Spain’s LaLiga has blocked access to freedom.gov
What’s Actually Being Blocked
- Multiple commenters say this is not a targeted ban of freedom.gov, but part of long‑standing IP‑range blocks against Cloudflare during LaLiga matches to fight football piracy.
- Others report that freedom.gov resolves normally outside match times or on some ISPs, reinforcing the “collateral damage” explanation.
- There is disagreement over whether RT and other sites are “blocked in the entire EU” or only by some ISPs / countries; experiences differ by jurisdiction.
LaLiga, Cloudflare, and Collateral Damage
- Spanish courts have reportedly granted LaLiga broad powers, leading ISPs to “carpet block” Cloudflare ranges, affecting many unrelated sites (including businesses and possibly critical services).
- Users in Spain describe recurring outages for work and personal sites whenever games are on, with non‑technical users often just blaming their own connection.

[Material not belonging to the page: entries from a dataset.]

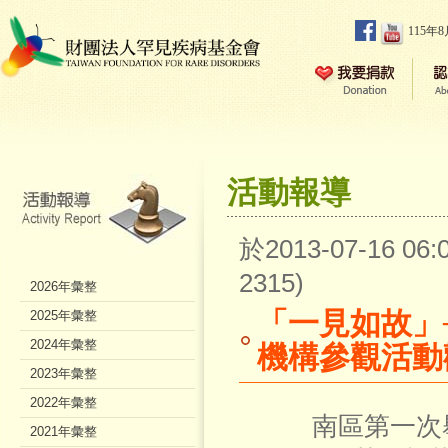
115年
活動報導
於2013-07-16 0
2315)
2026年彙整
「一見如故」
2025年彙整
2024年彙整
機構參觀活動
2023年彙整
2022年彙整
南區第一次舉
2021年彙整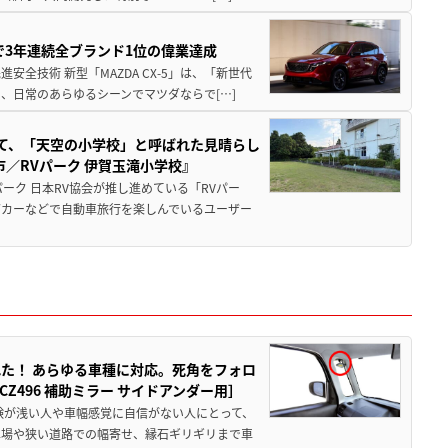
Sで3年連続全ブランド1位の偉業達成
全技術 新型「MAZDA CX-5」は、「新世代
、日常のあらゆるシーンでマツダならで[…]
つて、「天空の小学校」と呼ばれた見晴らし
／RVパーク 伊賀玉滝小学校』
ーク 日本RV協会が推し進めている「RVパー
グカーなどで自動車旅行を楽しんでいるユーザー
た！ あらゆる車種に対応。死角をフォロ
496 補助ミラー サイドアンダー用］
験が浅い人や車幅感覚に自信がない人にとって、
車場や狭い道路での幅寄せ、縁石ギリギリまで車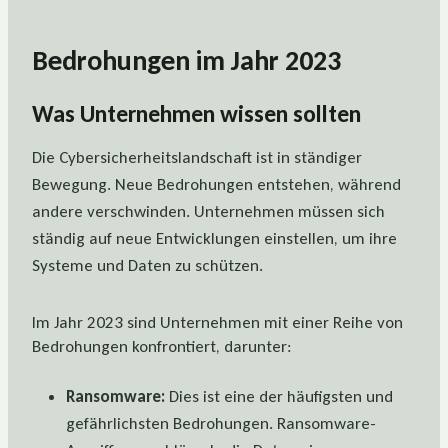
Bedrohungen im Jahr 2023
Was Unternehmen wissen sollten
Die Cybersicherheitslandschaft ist in ständiger
Bewegung. Neue Bedrohungen entstehen, während
andere verschwinden. Unternehmen müssen sich
ständig auf neue Entwicklungen einstellen, um ihre
Systeme und Daten zu schützen.
Im Jahr 2023 sind Unternehmen mit einer Reihe von
Bedrohungen konfrontiert, darunter:
Ransomware:
Dies ist eine der häufigsten und
gefährlichsten Bedrohungen. Ransomware-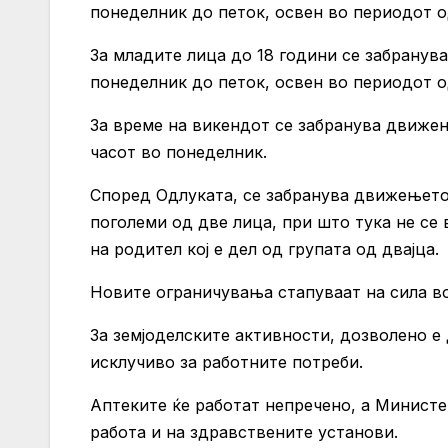
понеделник до петок, освен во периодот од
За младите лица до 18 години се забранув
понеделник до петок, освен во периодот од
За време на викендот се забранува движење
часот во понеделник.
Според Одлуката, се забранува движењето 
поголеми од две лица, при што тука не се 
на родител кој е дел од групата од двајца.
Новите ограничувања стапуваат на сила во 
За земјоделските активности, дозволено е 
исклучиво за работните потреби.
Аптеките ќе работат непречено, а Министе
работа и на здравствените установи.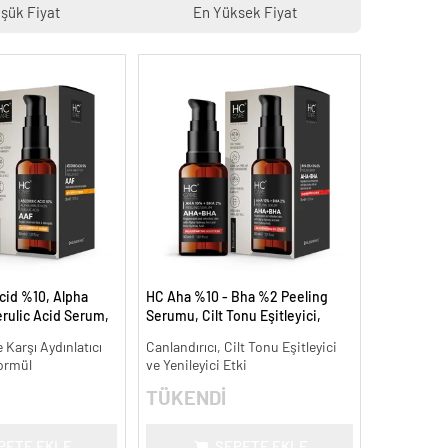
şük Fiyat
En Yüksek Fiyat
cid %10, Alpha
HC Aha %10 - Bha %2 Peeling
rulic Acid Serum,
Serumu, Cilt Tonu Eşitleyici,
Leke Karşıtı - 30
Canlandırıcı - 30 ml.
 Karşı Aydınlatıcı
Canlandırıcı, Cilt Tonu Eşitleyici
ormül
ve Yenileyici Etki
TÜKENDİ
PETE EKLE
SEPETE EKLE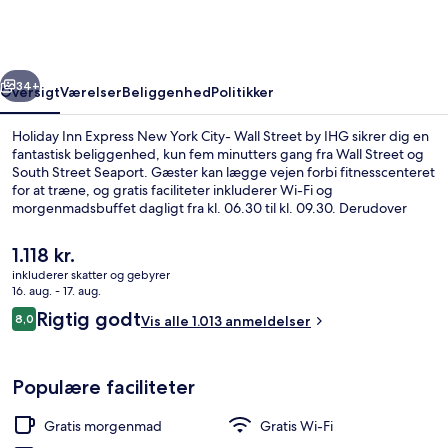
New
York
City-
rige
Næste
Wall
34+
Oversigt
Værelser
Beliggenhed
Politikker
Street
Holiday Inn Express New York City- Wall Street by IHG sikrer dig en
by
fantastisk beliggenhed, kun fem minutters gang fra Wall Street og
South Street Seaport. Gæster kan lægge vejen forbi fitnesscenteret
IHG
for at træne, og gratis faciliteter inkluderer Wi-Fi og
morgenmadsbuffet dagligt fra kl. 06.30 til kl. 09.30. Derudover
ligger Brooklyn Bridge og Battery Park blot 10 minutters gang væk.
Stedets hjælpsomme personale og beliggenhed får rigtig gode
Den
1.118 kr.
bedømmelser fra rejsende. Overnatningsstedet ligger kun en kort
nuværende
inkluderer skatter og gebyrer
gåtur fra offentlig transport: Wall St. Station (William St.) ligger 3
pris
16. aug. - 17. aug.
minutter væk og Broad St. Subwaystation ligger 5 minutter derfra.
Udendørsområde
er
Anmeldelser
Rigtig godt
8,0
Vis alle 1.013 anmeldelser
1.118 kr.
8,0 ud af 10.
Populære faciliteter
Gratis morgenmad
Gratis Wi-Fi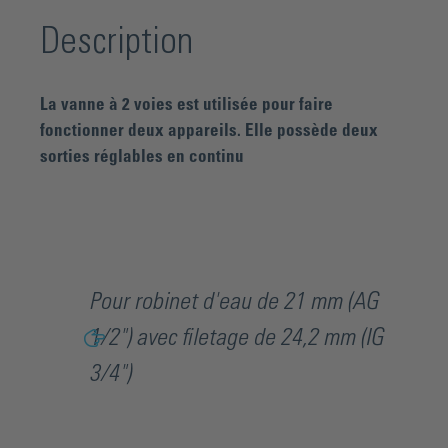
Description
La vanne à 2 voies est utilisée pour faire
fonctionner deux appareils. Elle possède deux
sorties réglables en continu
Pour robinet d'eau de 21 mm (AG
1/2") avec filetage de 24,2 mm (IG
3/4")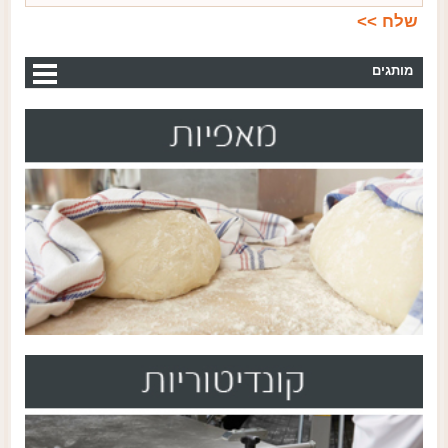
מותגים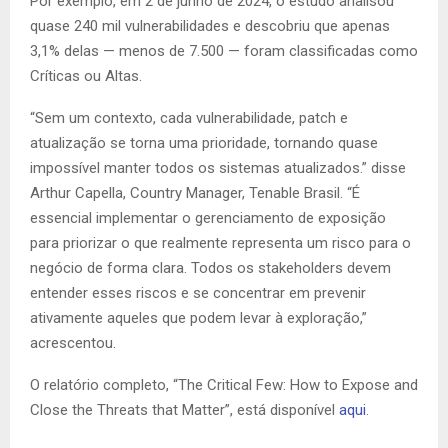
Por exemplo, em 2 de junho de 2024, o estudo analisou
quase 240 mil vulnerabilidades e descobriu que apenas
3,1% delas — menos de 7.500 — foram classificadas como
Críticas ou Altas.
“Sem um contexto, cada vulnerabilidade, patch e
atualização se torna uma prioridade, tornando quase
impossível manter todos os sistemas atualizados.” disse
Arthur Capella, Country Manager, Tenable Brasil. “É
essencial implementar o gerenciamento de exposição
para priorizar o que realmente representa um risco para o
negócio de forma clara. Todos os stakeholders devem
entender esses riscos e se concentrar em prevenir
ativamente aqueles que podem levar à exploração,”
acrescentou.
O relatório completo, “The Critical Few: How to Expose and
Close the Threats that Matter”, está disponível
aqui
.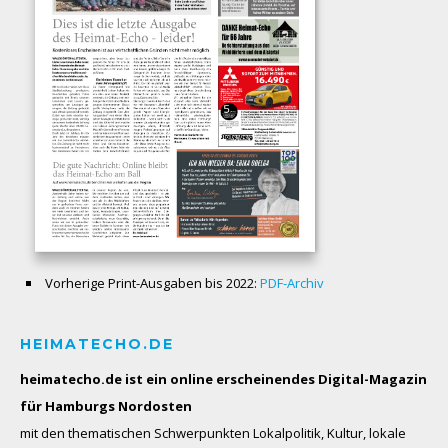
Vorherige Print-Ausgaben bis 2022:
PDF-Archiv
HEIMATECHO.DE
heimatecho.de ist ein online erscheinendes
Digital-Magazin
für Hamburgs Nordosten
mit den thematischen Schwerpunkten Lokalpolitik, Kultur, lokale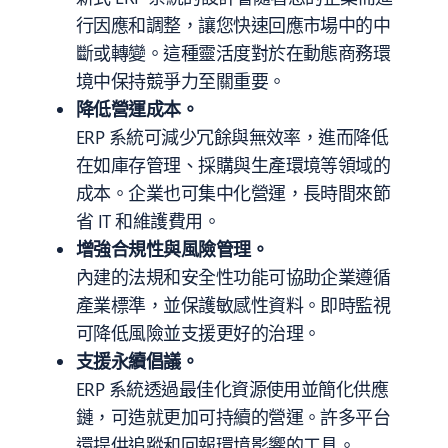
行因應和調整，讓您快速回應市場中的中
斷或轉變。這種靈活度對於在動態商務環
境中保持競爭力至關重要。
降低營運成本。
ERP 系統可減少冗餘與無效率，進而降低
在如庫存管理、採購與生產環境等領域的
成本。企業也可集中化營運，長時間來節
省 IT 和維護費用。
增強合規性與風險管理。
內建的法規和安全性功能可協助企業遵循
產業標準，並保護敏感性資料。即時監視
可降低風險並支援更好的治理。
支援永續倡議。
ERP 系統透過最佳化資源使用並簡化供應
鏈，可造就更加可持續的營運。許多平台
還提供追蹤和回報環境影響的工具。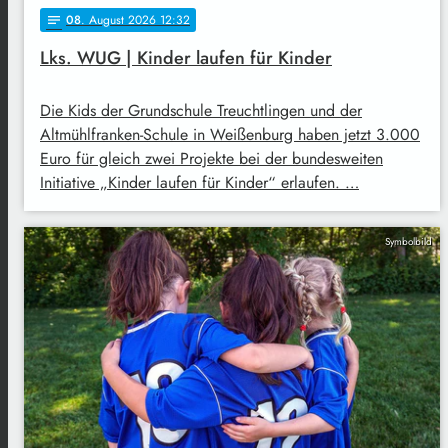
08
. August 2026 12:32
notes
Lks. WUG | Kinder laufen für Kinder
Die Kids der Grundschule Treuchtlingen und der
Altmühlfranken-Schule in Weißenburg haben jetzt 3.000
Euro für gleich zwei Projekte bei der bundesweiten
Initiative „Kinder laufen für Kinder“ erlaufen. …
Symbolbild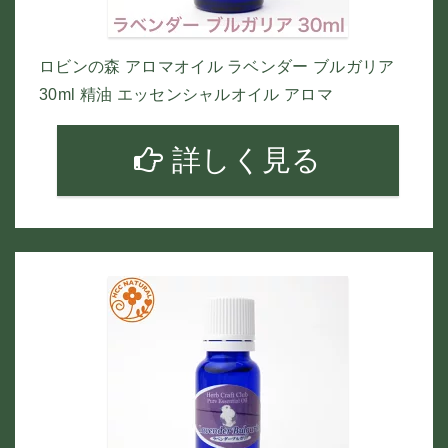
ロビンの森 アロマオイル ラベンダー ブルガリア
30ml 精油 エッセンシャルオイル アロマ
詳しく見る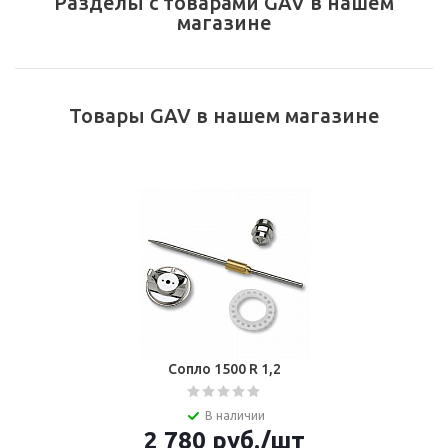
Разделы с товарами GAV в нашем
магазине
Товары GAV в нашем магазине
Сопло 1500 R 1,2
В наличии
2 780
руб.
/шт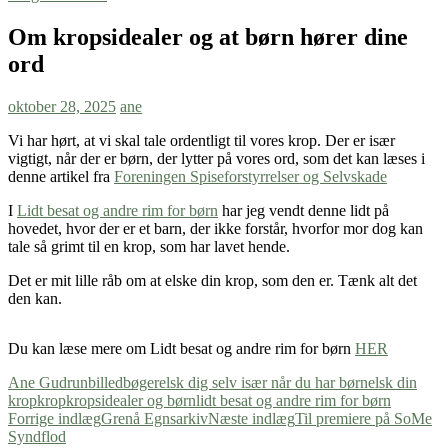
Om kropsidealer og at børn hører dine
ord
oktober 28, 2025
ane
Vi har hørt, at vi skal tale ordentligt til vores krop. Der er især
vigtigt, når der er børn, der lytter på vores ord, som det kan læses i
denne artikel fra
Foreningen Spiseforstyrrelser og Selvskade
I
Lidt besat og andre rim for børn
har jeg vendt denne lidt på
hovedet, hvor der er et barn, der ikke forstår, hvorfor mor dog kan
tale så grimt til en krop, som har lavet hende.
Det er mit lille råb om at elske din krop, som den er. Tænk alt det
den kan.
Du kan læse mere om Lidt besat og andre rim for børn
HER
Ane Gudrun
billedbøger
elsk dig selv især når du har børn
elsk din
krop
krop
kropsidealer og børn
lidt besat og andre rim for børn
Indlægsnavigation
Forrige indlæg
Grenå Egnsarkiv
Næste indlæg
Til premiere på SoMe
Syndflod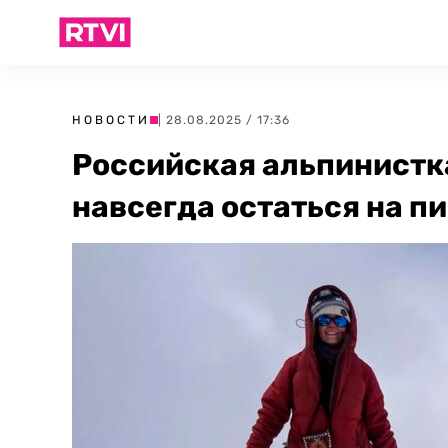
НОВОСТИ
| 28.08.2025 / 17:36
Российская альпинистк
навсегда остаться на п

- Some see LaLiga as a “soccer mafia” with outsized political influence; others defend the copyright system’s basic legitimacy but criticize collective punishment.
Broader Censorship Debate: EU vs US
- Thread devolves into a wide EU‑vs‑US free‑speech comparison:
- One side: EU censorship is becoming normalized (RT bans, porn age‑gating, betting/piracy blocks, ID verification); blocking RT is “plain censorship.”
- Other side: these are democratically enacted, court‑supervised restrictions (e.g., Nazi symbols, war glorification, CSAM), not comparable to authoritarian censorship, and US “corporate/financial” suppression is worse in practice.
- Some argue any state deciding what counts as “misinformation” is inherently dangerous; others say blocking hostile foreign propaganda is necessary self‑defense.
Freedom.gov: Influence Campaign or Speech Canary?
- Several commenters view freedom.gov as a US political influence/propaganda proxy designed to bypass “sovereign policy decisions” in Europe.
- Others see it as a deliberate “canary” to expose European censorship: if it gets blocked before doing anything, that undercuts European claims to free speech.
- Some insist that censoring such a site is itself proof of “thoughtcrime” logic; others say blocking a foreign disinformation conduit is just rational policy.
VPNs, Centralization, and Future Risks
- Users in Spain increasingly rely on VPNs to evade LaLiga blocks and worry about future moves to regulate or identity‑gate VPNs themselves.
- There’s debate over Cloudflare’s ubiquity:
- Critics say extreme centralization creates a “world firewall” and a single chokepoint for states.
- Supporters note that high collateral damage can also raise the political cost of censorship.